Pinning hopes on higher tax realisation in the fourth quarter, Central Board of Direct Taxes (CBDT) Chairman Sudhir Chandra today said: "We are hoping to exceed the budgeted target for net direct tax collections this fiscal."
According to certain estimates, total direct tax collections could be around Rs 4.5 lakh crore as against the budgetary estimate of Rs 4.3 lakh crore.
Encouraged by the high economic growth, Finance Minister Pranab Mukherjee recently raised the direct tax collection target by Rs 20,000 crore to Rs 4.5 lakh crore for the current fiscal.
Direct taxes mainly include corporate tax, income tax and wealth tax.
Indian economy has grown by 8.9 per cent during the first half of the current fiscal and according to estimates the growth rate during 2010-11 might go up to 9 per cent, up from 7.4 per cent recorded in the previous fiscal.
Rising economic growth is apparently having a positive impact on the tax collection figures.
The overall mop-up has been boosted by "good collections" under the Tax Deducted at Source (TDS) category, a senior I-T officer said.
The direct tax kitty has already risen by 19.47 per cent to Rs 2.99 lakh crore during the first nine months (April-December 2010) of this fiscal, making up for 69.53 per cent of the annual target.

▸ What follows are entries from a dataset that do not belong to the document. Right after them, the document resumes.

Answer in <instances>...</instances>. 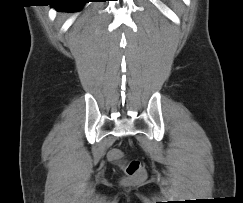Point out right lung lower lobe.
Returning <instances> with one entry per match:
<instances>
[{
    "label": "right lung lower lobe",
    "instance_id": "98d812e1",
    "mask_svg": "<svg viewBox=\"0 0 243 203\" xmlns=\"http://www.w3.org/2000/svg\"><path fill=\"white\" fill-rule=\"evenodd\" d=\"M92 0H60L55 6L58 11L76 12L79 11L85 3Z\"/></svg>",
    "mask_w": 243,
    "mask_h": 203
}]
</instances>
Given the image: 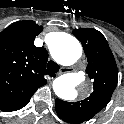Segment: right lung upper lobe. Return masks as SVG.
Segmentation results:
<instances>
[{
	"label": "right lung upper lobe",
	"instance_id": "cb5924a9",
	"mask_svg": "<svg viewBox=\"0 0 124 124\" xmlns=\"http://www.w3.org/2000/svg\"><path fill=\"white\" fill-rule=\"evenodd\" d=\"M42 31L34 21H18L0 33V110L16 111L30 101L31 96L47 83L45 75L48 53L34 45Z\"/></svg>",
	"mask_w": 124,
	"mask_h": 124
}]
</instances>
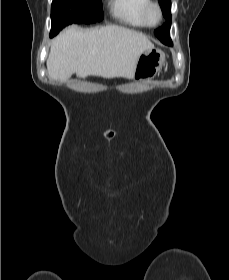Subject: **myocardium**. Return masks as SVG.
I'll return each mask as SVG.
<instances>
[{
    "label": "myocardium",
    "instance_id": "obj_1",
    "mask_svg": "<svg viewBox=\"0 0 229 280\" xmlns=\"http://www.w3.org/2000/svg\"><path fill=\"white\" fill-rule=\"evenodd\" d=\"M152 13H155L157 18L155 21L151 20ZM143 18L148 27L158 25L162 20V9L156 2H149L143 12Z\"/></svg>",
    "mask_w": 229,
    "mask_h": 280
}]
</instances>
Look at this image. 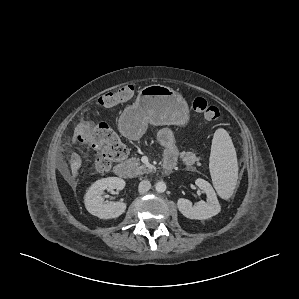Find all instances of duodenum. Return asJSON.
Returning <instances> with one entry per match:
<instances>
[{
	"instance_id": "obj_1",
	"label": "duodenum",
	"mask_w": 299,
	"mask_h": 299,
	"mask_svg": "<svg viewBox=\"0 0 299 299\" xmlns=\"http://www.w3.org/2000/svg\"><path fill=\"white\" fill-rule=\"evenodd\" d=\"M174 167L173 163L164 162L163 168L165 171H171ZM114 172L117 176L121 178H127L130 176L129 165L125 162H121L114 167Z\"/></svg>"
}]
</instances>
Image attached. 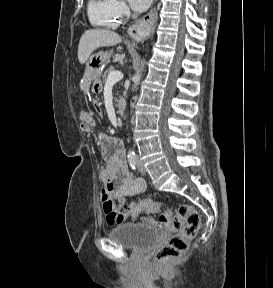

During the first nine months of the current fiscal, the collections of corporate tax jumped by 22.07 per cent to Rs 2.03 lakh crore.
Also, Personal Income Tax grew at 14.57 per cent to Rs 92,295 crore during the period compared to Rs 83,178 crore in the same period last fiscal. The amount includes the Securities Transaction Tax, residual Fringe Benefit Tax and Banking Cash Transaction Tax.